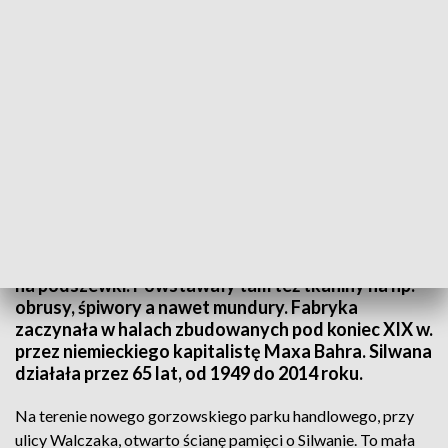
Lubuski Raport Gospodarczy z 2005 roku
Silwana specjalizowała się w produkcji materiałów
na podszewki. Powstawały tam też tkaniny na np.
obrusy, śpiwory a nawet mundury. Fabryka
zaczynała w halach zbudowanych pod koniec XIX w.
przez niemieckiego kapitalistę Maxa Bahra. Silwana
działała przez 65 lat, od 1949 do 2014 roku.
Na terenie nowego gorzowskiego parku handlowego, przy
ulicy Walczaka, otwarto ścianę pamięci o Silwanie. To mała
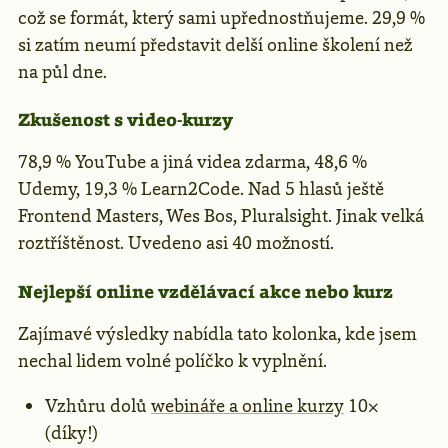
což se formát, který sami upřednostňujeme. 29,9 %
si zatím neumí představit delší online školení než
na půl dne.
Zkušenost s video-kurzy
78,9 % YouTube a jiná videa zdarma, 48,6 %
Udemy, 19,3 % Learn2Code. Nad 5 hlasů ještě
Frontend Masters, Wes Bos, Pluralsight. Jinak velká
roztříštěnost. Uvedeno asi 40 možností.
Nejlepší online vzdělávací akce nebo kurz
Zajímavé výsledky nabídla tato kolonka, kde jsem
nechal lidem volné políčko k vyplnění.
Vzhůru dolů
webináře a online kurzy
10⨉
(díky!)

# ACTIVITY
What is needed is an exact copy of the lines from the one containing "roztříštěnost. Uvedeno asi 40 možností." through the last line of the records, and nothing else.

# REPLY
roztříštěnost. Uvedeno asi 40 možností.
Nejlepší online vzdělávací akce nebo kurz
Zajímavé výsledky nabídla tato kolonka, kde jsem
nechal lidem volné políčko k vyplnění.
Vzhůru dolů
webináře a online kurzy
10⨉
(díky!)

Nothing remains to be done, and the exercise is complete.